(Extracted data entries)
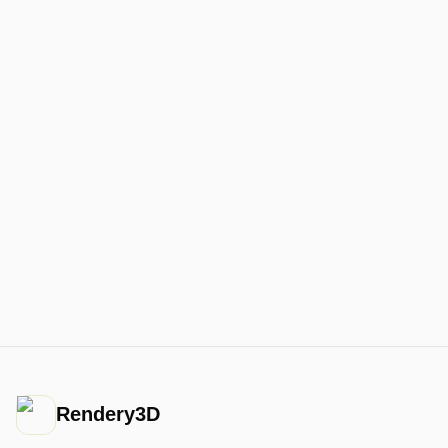
Rendery3D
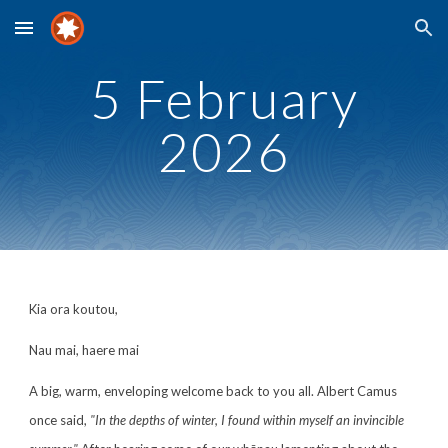
Skip to main content
Skip to navigation
5 February
202
6
Kia ora koutou,
Nau mai, haere mai
A big, warm, enveloping welcome back to you all. Albert Camus
once said,
"In the depths of winter, I found within myself an invincible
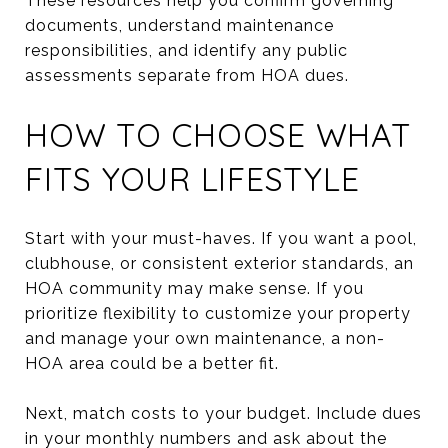
These resources help you confirm governing
documents, understand maintenance
responsibilities, and identify any public
assessments separate from HOA dues.
HOW TO CHOOSE WHAT
FITS YOUR LIFESTYLE
Start with your must-haves. If you want a pool,
clubhouse, or consistent exterior standards, an
HOA community may make sense. If you
prioritize flexibility to customize your property
and manage your own maintenance, a non-
HOA area could be a better fit.
Next, match costs to your budget. Include dues
in your monthly numbers and ask about the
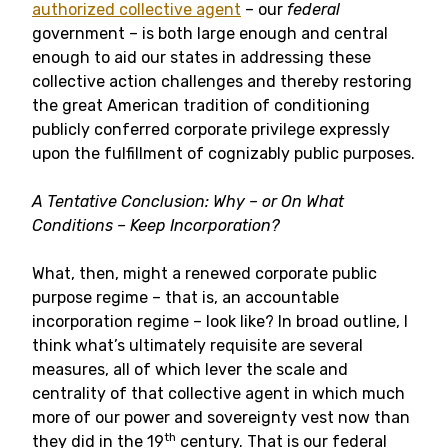
authorized collective agent
– our
federal
government – is both large enough and central
enough to aid our states in addressing these
collective action challenges and thereby restoring
the great American tradition of conditioning
publicly conferred corporate privilege expressly
upon the fulfillment of cognizably public purposes.
A Tentative Conclusion: Why – or On What
Conditions – Keep Incorporation?
What, then, might a renewed corporate public
purpose regime – that is, an accountable
incorporation regime – look like? In broad outline, I
think what’s ultimately requisite are several
measures, all of which lever the scale and
centrality of that collective agent in which much
more of our power and sovereignty vest now than
th
they did in the 19
century. That is our federal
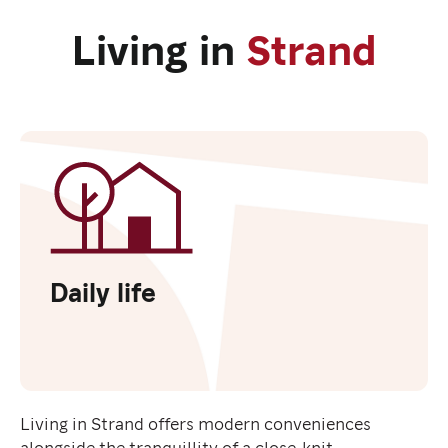
Living in
Strand
Daily life
Living in Strand offers modern conveniences
alongside the tranquillity of a close-knit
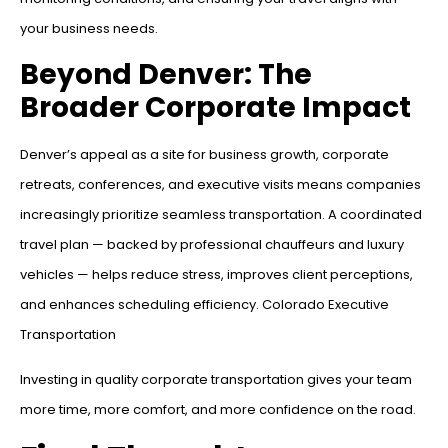
your business needs.
Beyond Denver: The
Broader Corporate Impact
Denver’s appeal as a site for business growth, corporate
retreats, conferences, and executive visits means companies
increasingly prioritize seamless transportation. A coordinated
travel plan — backed by professional chauffeurs and luxury
vehicles — helps reduce stress, improves client perceptions,
and enhances scheduling efficiency. Colorado Executive
Transportation
Investing in quality corporate transportation gives your team
more time, more comfort, and more confidence on the road.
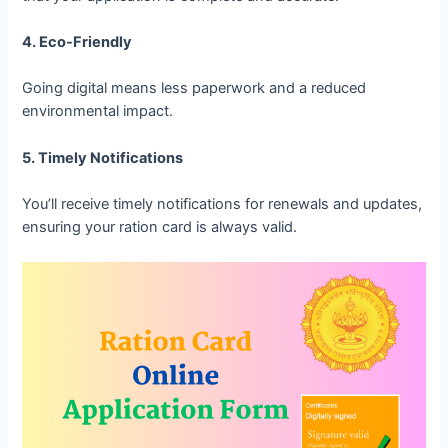
4. Eco-Friendly
Going digital means less paperwork and a reduced
environmental impact.
5. Timely Notifications
You’ll receive timely notifications for renewals and updates,
ensuring your ration card is always valid.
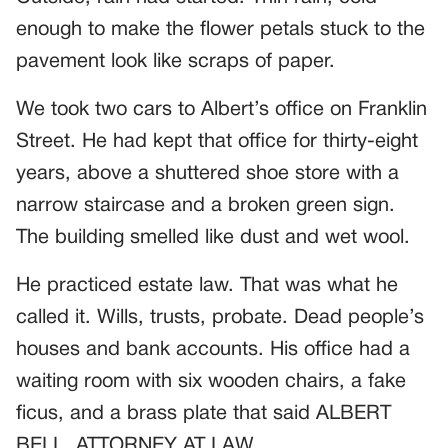
enough to make the flower petals stuck to the
pavement look like scraps of paper.
We took two cars to Albert’s office on Franklin
Street. He had kept that office for thirty-eight
years, above a shuttered shoe store with a
narrow staircase and a broken green sign.
The building smelled like dust and wet wool.
He practiced estate law. That was what he
called it. Wills, trusts, probate. Dead people’s
houses and bank accounts. His office had a
waiting room with six wooden chairs, a fake
ficus, and a brass plate that said ALBERT
BELL, ATTORNEY AT LAW.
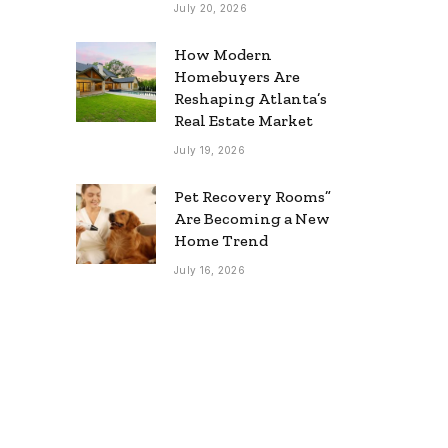
July 20, 2026
How Modern
Homebuyers Are
Reshaping Atlanta’s
Real Estate Market
July 19, 2026
Pet Recovery Rooms”
Are Becoming a New
Home Trend
July 16, 2026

• Task item
Search the records above for the string "collective". Report each line that has it.

• Task solution
authorized collective agent
collective action challenges and thereby restoring
centrality of that collective agent in which much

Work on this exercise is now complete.